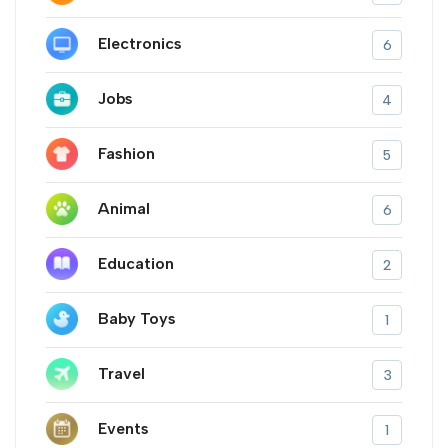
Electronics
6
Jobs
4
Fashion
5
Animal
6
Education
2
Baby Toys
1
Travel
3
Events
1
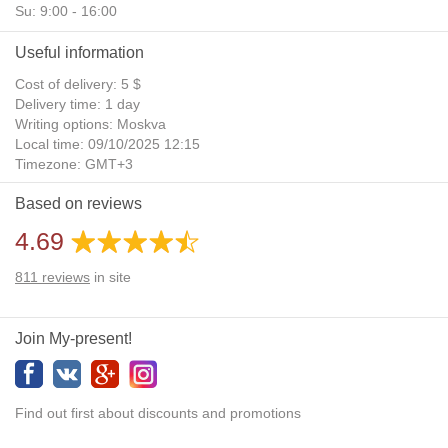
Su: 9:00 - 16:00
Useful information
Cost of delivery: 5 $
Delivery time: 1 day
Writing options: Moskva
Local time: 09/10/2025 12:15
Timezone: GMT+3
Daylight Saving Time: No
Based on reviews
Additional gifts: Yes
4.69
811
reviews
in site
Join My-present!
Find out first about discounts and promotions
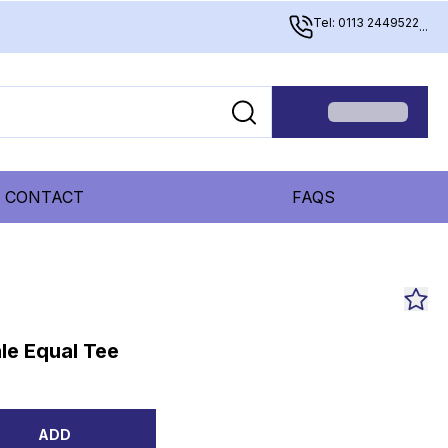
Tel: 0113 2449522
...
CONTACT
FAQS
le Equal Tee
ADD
---
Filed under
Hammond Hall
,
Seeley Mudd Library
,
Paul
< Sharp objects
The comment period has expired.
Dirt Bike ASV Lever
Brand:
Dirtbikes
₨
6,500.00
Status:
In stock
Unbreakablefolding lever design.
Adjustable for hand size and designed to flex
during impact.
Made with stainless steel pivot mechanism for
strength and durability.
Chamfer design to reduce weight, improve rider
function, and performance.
...
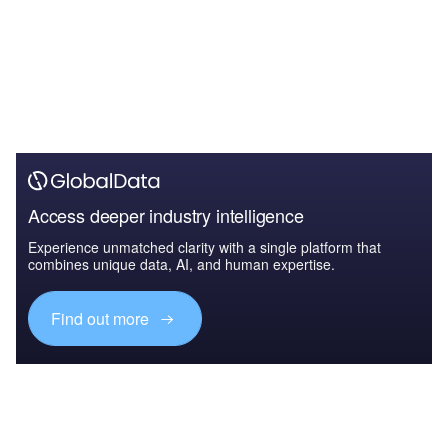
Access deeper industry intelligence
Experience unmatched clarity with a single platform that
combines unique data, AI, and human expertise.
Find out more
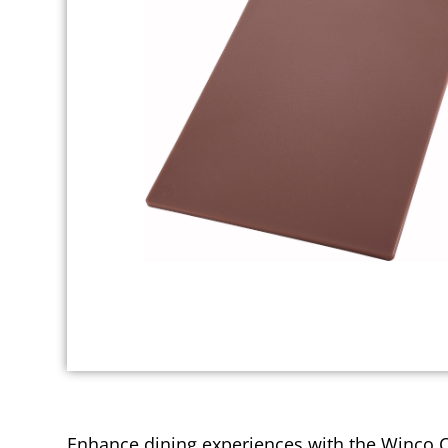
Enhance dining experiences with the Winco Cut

Exercise instructions. Wherever the word "with" turns up in the material, copy the whole line.

Written answer.
Made with stainless steel pivot mechanism for
Experience unmatched clarity with a single platform that
Enhance dining experiences with the Winco Cut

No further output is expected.